Front door hardware might seem like a small detail in the overall appearance of your home, but as the focal point of the home’s front door, it is truly at the center of the first impression that a home gives. The hardware that you choose for your front door is based on style preferences, desired security features, and what your particular entry space can offer. Here is a quick overview of the various styles of entry hardware available for front doors so that you can make an informed decision about which styles and features will work best for you and your home.
Tubular is one of two main hardware styles for your entry doors (the other style being mortise.) A tubular lock has the latchbolt and deadbolt set in two different holes, with the latchbolt itself incorporated within a knob, lever, or handle. You might find tubular entry door hardware in the form of two detached metal pieces for your door, or you might find both the latchbolt and deadbolt set on a single metal plate (escutcheon). Tubular entry sets for your front door will often feature a deadbolt and handle-style latch on the outward-facing side with a corresponding deadbolt thumbturn and knob or lever on the inward-facing side.

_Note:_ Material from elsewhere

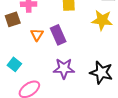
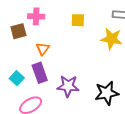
purple rectangle: (58, 35) -> (40, 73), moved
black star: (101, 72) -> (107, 93), turned -30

Mortise is the other of two main hardware styles for your entry doors. Mortise locks have the latchbolt and deadbolt both encased in a steel box that fits in a single hole, which can often make door hardware replacement simpler as the hardware need only over one hole. These locks tend to have more features as well, which can make them more expensive than tubular locks. A mortise entry set, like a tubular entry set, will often feature a deadbolt and handle-style latch on the outward-facing side with a deadbolt thumbturn and knob or lever on the inward-facing side. However, there are also knob-by-knob and lever-by-lever options for these entry sets.
In addition to these key-operated locks, you can also opt for electronic locks for your front door. These locks might feature a keypad with only a deadbolt; a keypad with both a deadbolt and a latchbolt; or a keypad with only a lever. All electronic locks will feature a key-in function as well, just in case there is a power outage or the lock ceases to function.